BRIEF.
Using the records provided below, locate and copy each line that contains the word "yang".

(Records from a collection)
☆ ☆ ☆ ☆ ☆ ☆ ☆

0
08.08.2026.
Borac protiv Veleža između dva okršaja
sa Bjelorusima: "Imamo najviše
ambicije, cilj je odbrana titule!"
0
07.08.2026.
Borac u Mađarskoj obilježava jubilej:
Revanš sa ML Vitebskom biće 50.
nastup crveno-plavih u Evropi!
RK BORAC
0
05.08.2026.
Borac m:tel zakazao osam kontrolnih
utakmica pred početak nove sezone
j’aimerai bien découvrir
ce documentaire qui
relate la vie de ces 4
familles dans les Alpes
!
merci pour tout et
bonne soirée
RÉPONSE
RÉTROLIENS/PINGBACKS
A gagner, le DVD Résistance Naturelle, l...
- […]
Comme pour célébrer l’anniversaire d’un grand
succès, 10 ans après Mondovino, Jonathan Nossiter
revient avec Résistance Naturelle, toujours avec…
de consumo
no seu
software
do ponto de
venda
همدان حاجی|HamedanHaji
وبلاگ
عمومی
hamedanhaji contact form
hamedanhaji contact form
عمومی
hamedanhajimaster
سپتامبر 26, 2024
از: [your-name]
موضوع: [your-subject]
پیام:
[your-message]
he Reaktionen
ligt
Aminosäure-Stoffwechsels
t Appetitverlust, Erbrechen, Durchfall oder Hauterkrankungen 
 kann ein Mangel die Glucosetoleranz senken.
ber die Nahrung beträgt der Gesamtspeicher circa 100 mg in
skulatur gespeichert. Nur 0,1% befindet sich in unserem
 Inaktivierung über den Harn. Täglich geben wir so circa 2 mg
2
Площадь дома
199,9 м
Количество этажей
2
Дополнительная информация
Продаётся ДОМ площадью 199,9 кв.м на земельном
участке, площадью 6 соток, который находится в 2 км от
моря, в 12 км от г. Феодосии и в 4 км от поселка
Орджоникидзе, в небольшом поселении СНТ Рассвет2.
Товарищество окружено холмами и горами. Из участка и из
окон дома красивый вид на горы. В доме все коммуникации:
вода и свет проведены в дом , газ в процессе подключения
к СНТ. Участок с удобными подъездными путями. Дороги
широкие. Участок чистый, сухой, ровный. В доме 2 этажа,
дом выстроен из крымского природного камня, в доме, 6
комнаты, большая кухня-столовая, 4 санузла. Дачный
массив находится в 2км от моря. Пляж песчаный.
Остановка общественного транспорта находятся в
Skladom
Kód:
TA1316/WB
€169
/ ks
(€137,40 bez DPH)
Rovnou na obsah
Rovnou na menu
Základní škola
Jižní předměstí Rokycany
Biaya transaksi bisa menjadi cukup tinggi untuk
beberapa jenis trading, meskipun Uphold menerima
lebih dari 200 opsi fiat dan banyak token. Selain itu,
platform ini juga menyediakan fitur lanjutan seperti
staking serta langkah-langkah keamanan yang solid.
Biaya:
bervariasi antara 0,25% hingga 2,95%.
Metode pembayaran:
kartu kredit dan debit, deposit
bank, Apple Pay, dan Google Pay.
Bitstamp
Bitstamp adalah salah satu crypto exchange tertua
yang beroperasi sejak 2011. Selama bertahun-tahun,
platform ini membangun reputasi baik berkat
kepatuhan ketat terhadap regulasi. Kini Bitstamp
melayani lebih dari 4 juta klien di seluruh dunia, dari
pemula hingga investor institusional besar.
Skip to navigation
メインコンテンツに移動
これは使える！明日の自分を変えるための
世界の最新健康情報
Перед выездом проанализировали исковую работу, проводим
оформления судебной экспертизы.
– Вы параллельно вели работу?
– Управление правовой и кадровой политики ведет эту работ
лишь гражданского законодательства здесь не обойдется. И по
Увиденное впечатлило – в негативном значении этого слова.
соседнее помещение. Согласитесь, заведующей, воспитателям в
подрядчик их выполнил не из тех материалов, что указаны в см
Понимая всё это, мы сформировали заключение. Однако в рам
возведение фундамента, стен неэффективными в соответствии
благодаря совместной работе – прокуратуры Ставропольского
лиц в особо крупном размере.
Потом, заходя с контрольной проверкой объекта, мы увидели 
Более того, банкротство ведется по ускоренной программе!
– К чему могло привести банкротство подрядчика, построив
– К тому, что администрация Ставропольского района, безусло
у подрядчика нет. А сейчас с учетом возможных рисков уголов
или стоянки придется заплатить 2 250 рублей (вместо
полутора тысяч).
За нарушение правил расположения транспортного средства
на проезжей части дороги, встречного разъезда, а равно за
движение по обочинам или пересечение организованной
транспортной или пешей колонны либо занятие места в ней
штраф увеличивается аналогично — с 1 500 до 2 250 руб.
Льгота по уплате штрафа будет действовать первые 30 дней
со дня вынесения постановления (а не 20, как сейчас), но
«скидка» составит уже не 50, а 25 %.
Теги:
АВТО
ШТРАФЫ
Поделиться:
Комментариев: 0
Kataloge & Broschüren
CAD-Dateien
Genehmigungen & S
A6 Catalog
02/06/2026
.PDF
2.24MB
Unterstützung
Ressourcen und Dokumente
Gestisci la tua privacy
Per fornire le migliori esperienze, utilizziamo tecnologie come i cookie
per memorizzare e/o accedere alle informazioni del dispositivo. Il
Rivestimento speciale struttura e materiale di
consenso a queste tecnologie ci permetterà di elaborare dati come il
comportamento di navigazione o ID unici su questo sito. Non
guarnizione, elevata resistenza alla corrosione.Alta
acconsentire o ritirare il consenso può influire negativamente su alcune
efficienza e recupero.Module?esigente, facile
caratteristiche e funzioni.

☆ ☆ ☆ ☆ ☆ ☆ ☆

SOLUTION TO THE EXERCISE.
staking serta langkah-langkah keamanan yang solid.
yang beroperasi sejak 2011. Selama bertahun-tahun,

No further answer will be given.